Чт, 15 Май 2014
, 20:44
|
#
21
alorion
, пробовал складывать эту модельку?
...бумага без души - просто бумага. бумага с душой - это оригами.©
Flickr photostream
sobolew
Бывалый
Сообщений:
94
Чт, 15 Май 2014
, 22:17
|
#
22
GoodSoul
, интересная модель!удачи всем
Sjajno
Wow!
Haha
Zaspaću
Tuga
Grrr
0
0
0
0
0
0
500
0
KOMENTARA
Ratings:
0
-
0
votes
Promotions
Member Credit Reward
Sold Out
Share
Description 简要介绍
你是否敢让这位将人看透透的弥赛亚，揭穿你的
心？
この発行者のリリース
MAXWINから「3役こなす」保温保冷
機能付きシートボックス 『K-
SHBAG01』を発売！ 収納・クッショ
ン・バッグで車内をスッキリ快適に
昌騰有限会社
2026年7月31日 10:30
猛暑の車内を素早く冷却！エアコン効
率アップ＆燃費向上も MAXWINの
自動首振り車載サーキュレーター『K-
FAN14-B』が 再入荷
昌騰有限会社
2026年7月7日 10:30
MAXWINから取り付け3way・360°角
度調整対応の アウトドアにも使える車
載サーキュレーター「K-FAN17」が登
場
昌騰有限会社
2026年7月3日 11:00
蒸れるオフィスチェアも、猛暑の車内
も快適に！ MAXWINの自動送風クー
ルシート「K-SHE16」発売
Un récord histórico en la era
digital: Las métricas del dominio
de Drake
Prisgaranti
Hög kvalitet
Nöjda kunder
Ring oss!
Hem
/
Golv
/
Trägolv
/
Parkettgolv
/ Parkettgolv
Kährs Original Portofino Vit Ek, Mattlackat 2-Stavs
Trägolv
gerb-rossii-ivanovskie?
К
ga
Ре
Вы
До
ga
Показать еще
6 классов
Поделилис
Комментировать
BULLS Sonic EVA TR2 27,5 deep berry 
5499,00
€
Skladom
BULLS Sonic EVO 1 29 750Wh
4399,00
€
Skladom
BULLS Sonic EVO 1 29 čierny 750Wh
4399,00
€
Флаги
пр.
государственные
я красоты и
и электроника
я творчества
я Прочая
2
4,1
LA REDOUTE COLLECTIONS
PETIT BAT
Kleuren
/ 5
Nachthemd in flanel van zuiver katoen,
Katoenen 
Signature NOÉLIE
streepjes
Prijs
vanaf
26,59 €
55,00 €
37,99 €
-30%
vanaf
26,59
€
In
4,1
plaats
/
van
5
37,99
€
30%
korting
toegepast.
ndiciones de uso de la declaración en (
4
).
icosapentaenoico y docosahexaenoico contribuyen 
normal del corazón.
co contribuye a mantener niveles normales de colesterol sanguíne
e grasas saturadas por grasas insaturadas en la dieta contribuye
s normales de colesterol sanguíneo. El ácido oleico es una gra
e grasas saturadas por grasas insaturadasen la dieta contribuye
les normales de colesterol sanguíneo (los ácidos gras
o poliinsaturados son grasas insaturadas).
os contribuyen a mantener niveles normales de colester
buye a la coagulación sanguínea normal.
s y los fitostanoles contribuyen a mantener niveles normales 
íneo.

### EXERCISE AIM:
Copy the data. Make sure every line matches exactly.

### THE COMPLETED TASK:
Чт, 15 Май 2014
, 20:44
|
#
21
alorion
, пробовал складывать эту модельку?
...бумага без души - просто бумага. бумага с душой - это оригами.©
Flickr photostream
sobolew
Бывалый
Сообщений:
94
Чт, 15 Май 2014
, 22:17
|
#
22
GoodSoul
, интересная модель!удачи всем
Sjajno
Wow!
Haha
Zaspaću
Tuga
Grrr
0
0
0
0
0
0
500
0
KOMENTARA
Ratings:
0
-
0
votes
Promotions
Member Credit Reward
Sold Out
Share
Description 简要介绍
你是否敢让这位将人看透透的弥赛亚，揭穿你的
心？
この発行者のリリース
MAXWINから「3役こなす」保温保冷
機能付きシートボックス 『K-
SHBAG01』を発売！ 収納・クッショ
ン・バッグで車内をスッキリ快適に
昌騰有限会社
2026年7月31日 10:30
猛暑の車内を素早く冷却！エアコン効
率アップ＆燃費向上も MAXWINの
自動首振り車載サーキュレーター『K-
FAN14-B』が 再入荷
昌騰有限会社
2026年7月7日 10:30
MAXWINから取り付け3way・360°角
度調整対応の アウトドアにも使える車
載サーキュレーター「K-FAN17」が登
場
昌騰有限会社
2026年7月3日 11:00
蒸れるオフィスチェアも、猛暑の車内
も快適に！ MAXWINの自動送風クー
ルシート「K-SHE16」発売
Un récord histórico en la era
digital: Las métricas del dominio
de Drake
Prisgaranti
Hög kvalitet
Nöjda kunder
Ring oss!
Hem
/
Golv
/
Trägolv
/
Parkettgolv
/ Parkettgolv
Kährs Original Portofino Vit Ek, Mattlackat 2-Stavs
Trägolv
gerb-rossii-ivanovskie?
К
ga
Ре
Вы
До
ga
Показать еще
6 классов
Поделилис
Комментировать
BULLS Sonic EVA TR2 27,5 deep berry 
5499,00
€
Skladom
BULLS Sonic EVO 1 29 750Wh
4399,00
€
Skladom
BULLS Sonic EVO 1 29 čierny 750Wh
4399,00
€
Флаги
пр.
государственные
я красоты и
и электроника
я творчества
я Прочая
2
4,1
LA REDOUTE COLLECTIONS
PETIT BAT
Kleuren
/ 5
Nachthemd in flanel van zuiver katoen,
Katoenen 
Signature NOÉLIE
streepjes
Prijs
vanaf
26,59 €
55,00 €
37,99 €
-30%
vanaf
26,59
€
In
4,1
plaats
/
van
5
37,99
€
30%
korting
toegepast.
ndiciones de uso de la declaración en (
4
).
icosapentaenoico y docosahexaenoico contribuyen 
normal del corazón.
co contribuye a mantener niveles normales de colesterol sanguíne
e grasas saturadas por grasas insaturadas en la dieta contribuye
s normales de colesterol sanguíneo. El ácido oleico es una gra
e grasas saturadas por grasas insaturadasen la dieta contribuye
les normales de colesterol sanguíneo (los ácidos gras
o poliinsaturados son grasas insaturadas).
os contribuyen a mantener niveles normales de colester
buye a la coagulación sanguínea normal.
s y los fitostanoles contribuyen a mantener niveles normales 
íneo.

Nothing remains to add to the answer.